Third quarter oil and gas sales revenues were $420 million, 15% greater than last year's third quarter, and cash flow from operations totaled $357 million, which is 20% greater than last year's third quarter. For the first 9 months of 2011, we had cash -- cash flowed $1 billion. Higher earnings, revenues and cash are a large result of our liquids production. Liquid this quarter made up about 45% of our quote on production on a 6 on an equivalent -- 6:1 equivalent basis and 67% of our revenues.

Realized oil prices this quarter are about 20% higher and NGL price were 36% higher over third quarter of last year. So with those couple of items, I'll now go ahead and pass this call over to Tom.

Thomas E. Jorden

Thanks, Mark. I'll hit on several operating results and give an update in this year's joint program. But before I go into region-by-region detail, I want to address a consistent theme we're seeing in all of our areas. As we track our rates of return from our drilling or reinvestment program, there's no other way to put it other than plainly. We're not very pleased with the trends in some of our results today. Our costs have continued to escalate, and I know that something you're hearing from a lot of our peers. But in addition to our costs being too high, one of the things we do as a company, we don't buy our drilling inventory. We invent it. I mean, we are first and foremost a team of -- teams of geoscientists that generate our drilling opportunity. And so it's very important that we track our progress, that we measure our results and that we make sure that our actual results are in line with our expectations as we make our investments. And we do that to calibrate our investments and to tune our program when it occasionally steers off-center. And we're seeing that in a number of our areas. Not only are costs too high, but we're in the process of reexamining and going back to the drawing board in a number of our areas because our results are not consistent with our pre-drill predictions. And we'll get into that in a little more detail and I would just think we'll have some questions on that.

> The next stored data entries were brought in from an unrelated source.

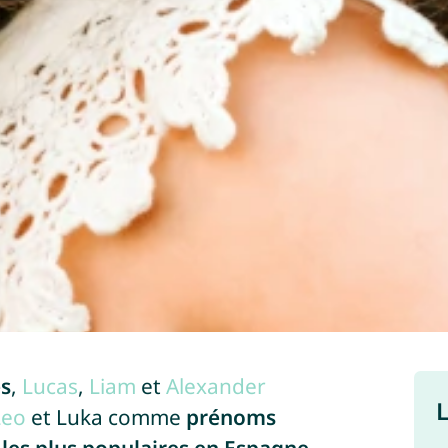
es
,
Lucas
,
Liam
et
Alexander
L
Leo
et Luka comme
prénoms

So as we work on our 2012 and the remaining 2011 plans, we're challenging ourselves throughout the organization on how to innovate and improve on all aspects of our business. Our operating group is working very, very hard to study our drilling completion techniques and see how we can lower our cost structure. Our exploration teams are working very, very hard to throw some science at our problems to come up with unlocking the reservoir and just flat out improve our results.

We're now in the middle of our planning process for 2012, and we'll provide some 2012 capital and production guidance as we typically do with our fourth quarter release in early February. And the reason we're going to doing that in February is that we're still working through it. We're having a lot of debates internally on what place we want to emphasize next year and how we can improve our results.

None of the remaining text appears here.